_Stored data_

- Opening Delimiter -

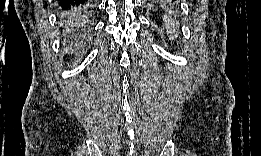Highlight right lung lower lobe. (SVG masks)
Segmentation results:
<instances>
[{
	"instance_id": "98d812e1",
	"label": "right lung lower lobe",
	"mask_w": 261,
	"mask_h": 156,
	"mask_svg": "<svg viewBox=\"0 0 261 156\" xmlns=\"http://www.w3.org/2000/svg\"><path fill=\"white\" fill-rule=\"evenodd\" d=\"M60 17L62 21L72 25H82L92 9L89 0H60Z\"/></svg>"
}]
</instances>
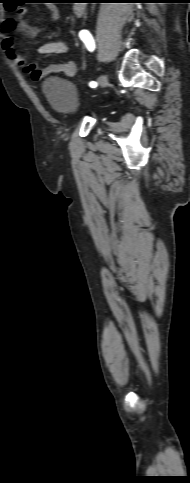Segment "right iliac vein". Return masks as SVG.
Wrapping results in <instances>:
<instances>
[{
	"label": "right iliac vein",
	"instance_id": "right-iliac-vein-1",
	"mask_svg": "<svg viewBox=\"0 0 190 483\" xmlns=\"http://www.w3.org/2000/svg\"><path fill=\"white\" fill-rule=\"evenodd\" d=\"M99 87H104L107 83V78L105 75H101L98 79Z\"/></svg>",
	"mask_w": 190,
	"mask_h": 483
}]
</instances>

- Closing Delimiter -

_Exercise prompt_
Where does the string "rule" appear in the records? Copy every line that holds it.

_The completed task_
	"mask_svg": "<svg viewBox=\"0 0 261 156\" xmlns=\"http://www.w3.org/2000/svg\"><path fill=\"white\" fill-rule=\"evenodd\" d=\"M60 17L62 21L72 25H82L92 9L89 0H60Z\"/></svg>"
	"mask_svg": "<svg viewBox=\"0 0 190 483\" xmlns=\"http://www.w3.org/2000/svg\"><path fill=\"white\" fill-rule=\"evenodd\" d=\"M99 87H104L107 83V78L105 75H101L98 79Z\"/></svg>",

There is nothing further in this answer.